Sitting in front of Inferno, a monumental black and white circular canvas with red, yellow, pink and black fibers flowing, Liz explains that she enjoys pushing the limits and doing what’s unexpected with textile mediums. Her goal is to surround viewers in vibrating color fields while exploring boundaries, recreating the wavering existence of the world as a place of stupendous wonder and cosmic energy. Before, she used to dress human bodies but now she considers space her three-dimensional body to dress.
Liz got started in fashion at an early age and went on to earn a degree from the textile program at famed Rhode Island School of Design. Right after graduating, she collaborated with Paper Projects, where Paper Magazine chose promising talent to be shown at the tents during New York Fashion Week. She came out of the RISD gate running to opening her own company in 1999 and working with Patti Wilson, David LaChapelle, Lil Kim, Melanie Ward, while Vogue featured her collection and Barney’s carried it.
Layers of things influenced her shift into art such as the hard line of commerce in fashion, her interest in architecture and her involvement with the live labor installation project, Knitting Nation. All these things made her search for the most free and open avenues of artistic expression. While speaking of her time at Knitting Nation, she says:
“That’s why I said that space became my new body, because the body that I was binding up with cords and having these different experiences with materials and gravity in the three-dimensional human form, had now moved to the walls and three dimensional space… All while still dealing with emotions and energy and relationships, [it was the] same landscape of concerns and fetish and obsession and sexuality that is deeply embedded in my work regardless of end form or context… It was all a very organic process that happened incrementally as things kind of took more space in my brain and influenced what I was inspired by.”
Nowadays she has incredible textile works focused on layers.

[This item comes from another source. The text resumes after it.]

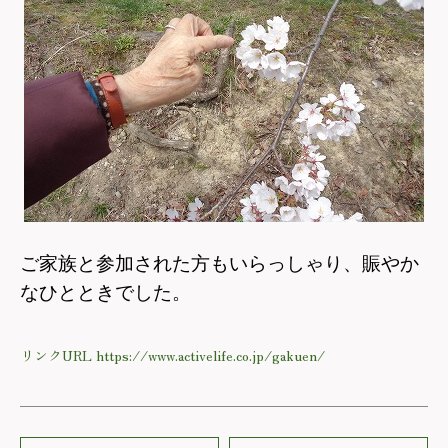
ご家族と参加された方もいらっしゃり、賑やか
なひとときでした。
リンクURL https://www.activelife.co.jp/gakuen/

Liz creates energy and emotion capturing imagery through drawing and painting geometric shapes and pattern landscapes. These canvases are then woven in textile mills in Cuomo, Italy and in Peru, where then she intervenes to manipulate the image and the surface of the piece, creating a whole other layer comes alive within the layers of the weave structure.
She is currently represented by LMAK Gallery at 298 Grand Street in New York and will be having a solo show with them on September 1st, 2018.